GitHub Got Hacked. The Real Threat Is TeamPCP.
On May 19, 2026, GitHub itself lost 3,800 internal repos to a poisoned VS Code extension on one employee's laptop. The same group, TeamPCP, hit Trivy in March and TanStack in May. What's actually new about the 2026 supply chain campaign, and what your engineering team should do this week.
On May 19, 2026, the company that hosts the world’s code got hacked. Not through a zero-day in a load balancer, not through a sophisticated nation-state intrusion. Through a VS Code extension installed by one employee. About 3,800 internal repositories exfiltrated. GitHub confirmed it publicly at 6:25 AM PDT on May 20.
If you read that as a one-off, you’re missing the bigger story. The same group — TeamPCP, also tracked as UNC6780 — has been running the same playbook against developer tooling all year. Trivy in March. CheckMarx KICS. LiteLLM. Telnyx SDK. TanStack on May 11. The European Commission’s cloud infrastructure. Now GitHub itself.
This is the first credible end-to-end campaign that breaks the assumptions every engineering team built their dependency posture on. The signing didn’t help. The provenance didn’t help. The reputable maintainers didn’t help. The audit-friendly CI didn’t help. Here’s what changed, why, and what to do this week.

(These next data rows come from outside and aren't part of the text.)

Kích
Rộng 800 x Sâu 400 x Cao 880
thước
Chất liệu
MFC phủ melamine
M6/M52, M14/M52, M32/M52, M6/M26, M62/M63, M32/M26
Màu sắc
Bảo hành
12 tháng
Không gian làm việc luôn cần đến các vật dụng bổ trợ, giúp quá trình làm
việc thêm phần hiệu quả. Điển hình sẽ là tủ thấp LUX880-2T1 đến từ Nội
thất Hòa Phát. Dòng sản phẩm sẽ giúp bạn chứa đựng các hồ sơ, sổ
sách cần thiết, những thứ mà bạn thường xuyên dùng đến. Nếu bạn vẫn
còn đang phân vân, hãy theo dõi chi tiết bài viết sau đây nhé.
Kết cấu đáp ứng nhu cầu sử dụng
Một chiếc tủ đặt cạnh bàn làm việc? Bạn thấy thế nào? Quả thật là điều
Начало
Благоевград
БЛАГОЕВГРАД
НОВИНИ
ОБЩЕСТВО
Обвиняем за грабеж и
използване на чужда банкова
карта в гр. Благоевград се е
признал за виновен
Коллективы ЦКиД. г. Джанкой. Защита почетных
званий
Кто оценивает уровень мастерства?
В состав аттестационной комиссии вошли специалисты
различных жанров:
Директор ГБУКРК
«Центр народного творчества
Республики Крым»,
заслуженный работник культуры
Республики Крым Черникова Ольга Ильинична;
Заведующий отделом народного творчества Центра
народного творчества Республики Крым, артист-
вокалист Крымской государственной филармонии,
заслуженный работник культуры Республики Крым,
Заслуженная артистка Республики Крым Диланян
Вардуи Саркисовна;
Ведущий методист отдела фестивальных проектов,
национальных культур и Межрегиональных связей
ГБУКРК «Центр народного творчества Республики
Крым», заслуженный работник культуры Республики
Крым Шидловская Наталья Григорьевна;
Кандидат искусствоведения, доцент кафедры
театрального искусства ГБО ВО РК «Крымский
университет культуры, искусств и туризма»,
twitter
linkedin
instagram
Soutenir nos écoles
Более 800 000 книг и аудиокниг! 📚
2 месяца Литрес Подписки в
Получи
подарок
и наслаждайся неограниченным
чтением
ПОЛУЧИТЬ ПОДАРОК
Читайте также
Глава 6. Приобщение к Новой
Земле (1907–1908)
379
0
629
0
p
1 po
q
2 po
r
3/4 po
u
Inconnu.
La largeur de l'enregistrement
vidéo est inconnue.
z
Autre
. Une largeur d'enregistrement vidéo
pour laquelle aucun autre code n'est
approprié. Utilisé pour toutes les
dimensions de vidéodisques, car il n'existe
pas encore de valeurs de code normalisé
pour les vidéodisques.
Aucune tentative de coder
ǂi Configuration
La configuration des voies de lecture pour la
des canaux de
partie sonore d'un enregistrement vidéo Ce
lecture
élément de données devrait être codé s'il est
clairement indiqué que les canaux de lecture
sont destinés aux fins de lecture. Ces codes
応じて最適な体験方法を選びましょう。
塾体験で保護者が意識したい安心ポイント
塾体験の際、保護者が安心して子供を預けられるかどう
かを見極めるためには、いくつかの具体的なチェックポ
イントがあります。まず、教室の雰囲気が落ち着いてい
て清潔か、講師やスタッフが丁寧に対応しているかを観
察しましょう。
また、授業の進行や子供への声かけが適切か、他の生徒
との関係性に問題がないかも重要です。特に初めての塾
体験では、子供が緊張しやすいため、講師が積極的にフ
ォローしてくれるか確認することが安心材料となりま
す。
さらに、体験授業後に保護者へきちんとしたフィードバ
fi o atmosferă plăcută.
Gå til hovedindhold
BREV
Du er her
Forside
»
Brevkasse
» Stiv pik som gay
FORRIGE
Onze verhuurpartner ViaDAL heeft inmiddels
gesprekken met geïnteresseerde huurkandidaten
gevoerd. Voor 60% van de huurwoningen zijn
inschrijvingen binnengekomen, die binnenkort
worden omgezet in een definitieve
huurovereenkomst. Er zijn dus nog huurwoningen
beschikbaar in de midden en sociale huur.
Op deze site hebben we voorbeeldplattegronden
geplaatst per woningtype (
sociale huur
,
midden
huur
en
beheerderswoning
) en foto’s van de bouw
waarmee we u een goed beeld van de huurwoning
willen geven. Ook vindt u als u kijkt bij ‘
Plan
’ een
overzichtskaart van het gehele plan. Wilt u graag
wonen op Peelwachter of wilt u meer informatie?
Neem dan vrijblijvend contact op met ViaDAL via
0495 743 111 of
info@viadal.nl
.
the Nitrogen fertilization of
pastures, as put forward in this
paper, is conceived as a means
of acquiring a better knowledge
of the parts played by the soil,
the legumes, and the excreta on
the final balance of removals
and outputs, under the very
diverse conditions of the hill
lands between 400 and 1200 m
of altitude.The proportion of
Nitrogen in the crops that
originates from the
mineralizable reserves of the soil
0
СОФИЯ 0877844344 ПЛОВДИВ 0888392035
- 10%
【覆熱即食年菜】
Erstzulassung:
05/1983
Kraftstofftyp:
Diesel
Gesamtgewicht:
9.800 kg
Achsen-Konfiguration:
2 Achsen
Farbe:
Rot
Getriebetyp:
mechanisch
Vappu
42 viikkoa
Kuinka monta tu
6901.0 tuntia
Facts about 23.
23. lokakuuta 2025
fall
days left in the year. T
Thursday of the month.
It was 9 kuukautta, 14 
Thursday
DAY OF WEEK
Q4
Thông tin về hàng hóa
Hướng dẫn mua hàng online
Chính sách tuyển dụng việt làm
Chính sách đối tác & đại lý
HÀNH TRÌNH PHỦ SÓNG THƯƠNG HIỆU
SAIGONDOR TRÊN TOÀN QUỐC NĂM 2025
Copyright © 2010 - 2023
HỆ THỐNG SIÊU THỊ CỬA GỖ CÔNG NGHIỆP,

The four incidents that connect
Trivy (Aqua Security) — March 19, 2026. An attacker exploited an incomplete credential rotation following an earlier pull_request_target misconfiguration. With a single surviving PAT, they took over the aqua-bot service account and force-pushed 75 of 76 version tags in aquasecurity/trivy-action to malicious commits. Any workflow pinned to @v0.28.0 or any version tag started executing attacker code without a single file in the repository changing. The malware scraped Runner memory for SSH keys, AWS/GCP/Azure credentials, Kubernetes tokens and database passwords, encrypted with AES-256-CBC + RSA-4096 wrapping, and exfiltrated through typosquatted domains and GitHub repository dead-drops. Persistent backdoor (sysmon.py as a systemd service) on developer machines used ICP blockchain C2. A separate worm — CanisterWorm — self-propagated into 47+ npm packages. (Palo Alto Networks)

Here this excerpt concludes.